With the NFL turning 100 this year, it’s impossible not to have great players, great coaches, or great games to look back on. The lasting image in the minds of fans everywhere was this epic shot of Hall of Fame TE Kellen Winslow being helped off the field by T Billy Shields and TE Eric Sievers.

It came at the conclusion of of one of the greatest games in NFL history and was the signature game in a Hall of Fame career.

Yet if we flashed you back to the early 1980’s the San Diego Chargers had the most prolific offense in the history of the NFL. The legend of “Air Coryell” had taken flight with Coach Don coming over from St Louis and took full advantage of the liberal passing rule changes of 1978.

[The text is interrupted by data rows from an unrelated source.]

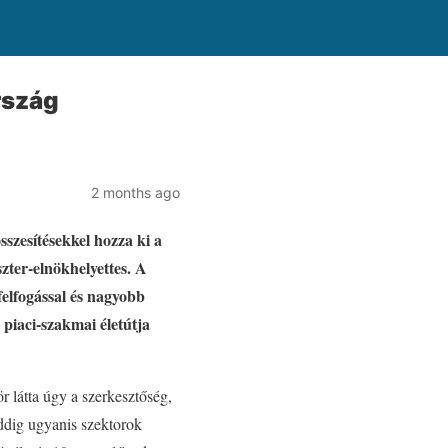
rszág
2 months ago
sszesítésekkel hozza ki a
zter-elnökhelyettes. A
felfogással és nagyobb
 piaci-szakmai életútja
r látta úgy a szerkesztőség,
ddig ugyanis szektorok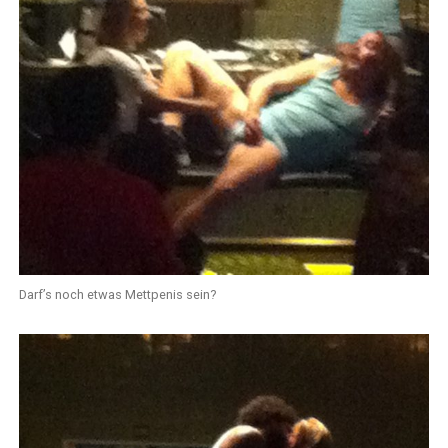
Darf’s noch etwas Mettpenis sein?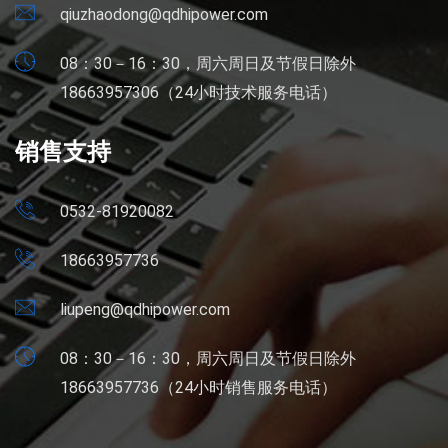
qiuzhaodong@qdhipower.com
08：30－16：30，周六周日及节假日除外
18663957306（24小时技术服务电话）
销售支持
0532-81920082
18663957736
liupeng@qdhipower.com
08：30－16：30，周六周日及节假日除外
18663957736（24小时销售服务电话）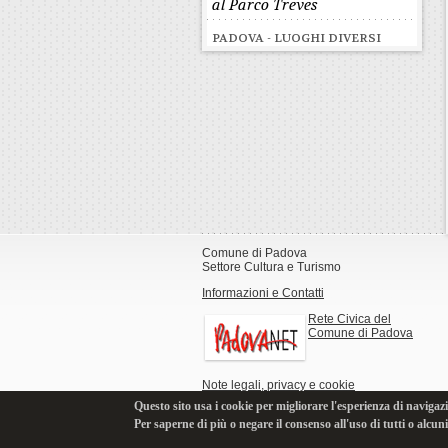
al Parco Treves
PADOVA - LUOGHI DIVERSI
Comune di Padova
Settore Cultura e Turismo
Informazioni e Contatti
Rete Civica del
Comune di Padova
Note legali, privacy e cookie
Questo sito usa i cookie per migliorare l'esperienza di navigazi
Per saperne di più o negare il consenso all'uso di tutti o alcun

Beginning in 1979 Dan Fouts set the NFL ablaze becoming the first QB since Joe Namath in ’68 to throw for more than 4,000 yards in a season. His 4,082 yards in ’79, 4,715 in ’80, and finally 4,802 in ’81 were all NFL records as the Chargers chased a championship. Fouts had the league’s best arsenal in acrobatic receiver John Jefferson, route running Charlie Joiner, and the aforementioned Winslow. This was the original “Greatest Show on Turf” as Charger games became all the rage to watch for their ability to score from anywhere at any time. The league struggled to defend them as:

  • The ’79 Chargers were 1st team since the ’70 merger to pass more than run (541 att/481 rush)
  • In ’79, Jefferson (61 rec/ 1,090 yds 10 TDs) & Joiner (72 rec /1,008 yds 4 TDs) became 1st set of 1,000 yd seasons in NFL history. Both made Pro Bowl
  • On 10/19/80 the Chargers were 1st team in history to have both WR and TEs over 100 yds in 44-7 win over NY
  • In ’80 became the 1st team in history with 3- 1,000 yard receivers (Jefferson 1,340 yds, Winslow 1,290, Joiner 1,132) All 3 were Pro Bowl & All Pro…also 1st in NFL history.
  • Chuck Muncie in 1981 set an NFL record with 19 TDs rushing.

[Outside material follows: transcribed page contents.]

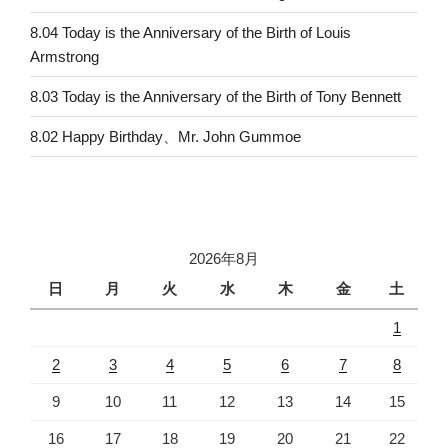
8.04 Today is the Anniversary of the Birth of Louis
Armstrong
8.03 Today is the Anniversary of the Birth of Tony Bennett
8.02 Happy Birthday、Mr. John Gummoe
2026年8月
日
月
火
水
木
金
土
1
2
3
4
5
6
7
8
9
10
11
12
13
14
15
16
17
18
19
20
21
22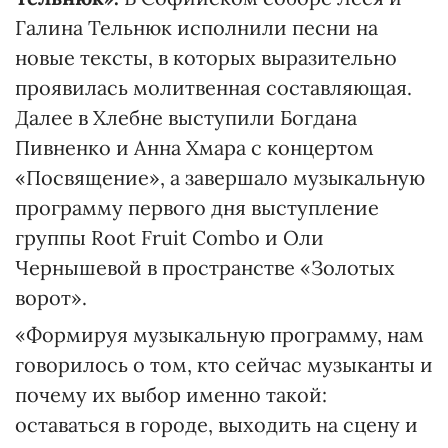
Галина Тельнюк исполнили песни на
новые тексты, в которых выразительно
проявилась молитвенная составляющая.
Далее в Хлебне выступили Богдана
Пивненко и Анна Хмара с концертом
«Посвящение», а завершало музыкальную
программу первого дня выступление
группы Root Fruit Combo и Оли
Чернышевой в пространстве «Золотых
ворот».
«Формируя музыкальную программу, нам
говорилось о том, кто сейчас музыканты и
почему их выбор именно такой:
оставаться в городе, выходить на сцену и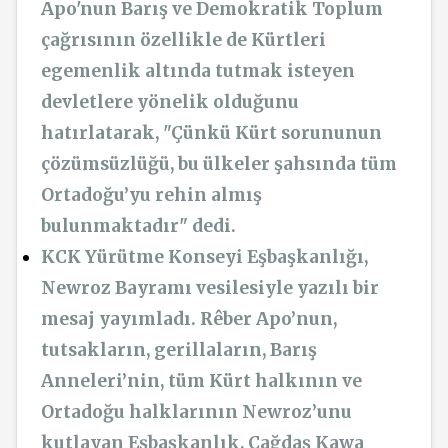
Apo'nun Barış ve Demokratik Toplum
çağrısının özellikle de Kürtleri
egemenlik altında tutmak isteyen
devletlere yönelik olduğunu
hatırlatarak, "Çünkü Kürt sorununun
çözümsüzlüğü, bu ülkeler şahsında tüm
Ortadoğu’yu rehin almış
bulunmaktadır" dedi.
KCK Yürütme Konseyi Eşbaşkanlığı,
Newroz Bayramı vesilesiyle yazılı bir
mesaj yayımladı. Rêber Apo’nun,
tutsakların, gerillaların,
Barış
Anneleri’nin
, tüm Kürt halkının ve
Ortadoğu halklarının Newroz’unu
kutlayan Eşbaşkanlık, Çağdaş Kawa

Wes Chandler raced 56 yards for a score with a first quarter punt return. The score was 10-0 (SD)
Heinz Kluetmeier

Despite all the records the Chargers couldn’t win in the postseason. They fashioned a 12-4 record in ’79 which included a 35-7 pounding of the eventual champion Steelers. Only to lose 17-14 in one of the biggest upsets in NFL history to a depleted Oiler team. Vernon Perry intercepted Fouts a playoff record 4 times.

The Chargers bounced back in ’80 with an 11-5 record and homefield advantage where they bested Buffalo 20-14. Then fell at home in the AFC Championship 34-27 to the eventual champion Oakland Raiders.

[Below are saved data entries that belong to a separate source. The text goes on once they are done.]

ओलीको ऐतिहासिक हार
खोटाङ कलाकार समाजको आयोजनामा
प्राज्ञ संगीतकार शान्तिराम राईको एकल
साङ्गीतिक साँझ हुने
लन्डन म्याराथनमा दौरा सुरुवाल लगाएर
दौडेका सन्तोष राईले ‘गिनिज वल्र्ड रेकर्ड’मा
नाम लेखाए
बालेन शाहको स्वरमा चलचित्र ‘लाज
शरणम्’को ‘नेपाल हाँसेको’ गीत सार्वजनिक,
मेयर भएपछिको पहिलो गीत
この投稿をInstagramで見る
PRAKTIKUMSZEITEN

Having fallen to the last two Super Bowl champions the Chargers were on the doorstep although the clock was ticking. Their championship window was closing and once the front office traded All Pro WR John Jefferson to Green Bay and Pro Bowl DE Fred Dean to San Francisco, it appeared shut.

Down in Miami, Don Shula had rebuilt the Miami Dolphins from the smash mouth back to back champions that won Super Bowls VII & VIII. Up until 1980 he still had Hall of Fame QB Bob Griese to lead his offense as a new “No Name Defense” emerged.

The Dolphins made the playoffs in ’78 behind Delvin Williams spectacular 1,258 yard season running the football. In that year Griese was injured for an extended period and the Dolphins won with backup Don Strock. He had a record of 5-2 while outperforming the vet tossing 12 TDs to only 6 interceptions. Griese had a more efficient season when it came to completion percentage and this hurt Strock.

He was hot & cold yet showed enough flash to get on the field but didn’t engender enough confidence to turn the offense over to him. When Griese returned from injury in ’78 and ’79 he always got his job back.

Then in 1980 Griese’s career ended with a shoulder injury early in the season. Shula worked in rookie QB David Woodley along with Strock as he searched for that perfect chemistry on offense. By this time Delvin Williams had moved on as Shula raised Larry Csonka from the dead and paired the two in the backfield to mixed results the season before.

Somehow in ’81 Shula willed the Dolphins to an AFC East title with “Woodstrock” and the combination of rookie FB Andra Franklin and solid RB Tony Nathan each rushing for 700 yards. This was a team of “no names” as Miami fielded only 1 Pro Bowl player on their entire roster in NT Bob Baumhower #73. Who were these guys??

This hodge podge group ranked 16th on offense and 15th overall on defense. It was a testament to Shula’s coaching they were even winning. Somehow they went 11-4-1 & made it into the playoffs for the 3rd straight year. Hosting a playoff game for the 1st time since 1973.

Their opponent would be the Chargers who were falling from the elite when they pulled a coup and traded for electrifying wideout Wes Chandler. On the strength of Dan Fouts’ record 4,802 yard season, the Chargers limped to a 10-6 record.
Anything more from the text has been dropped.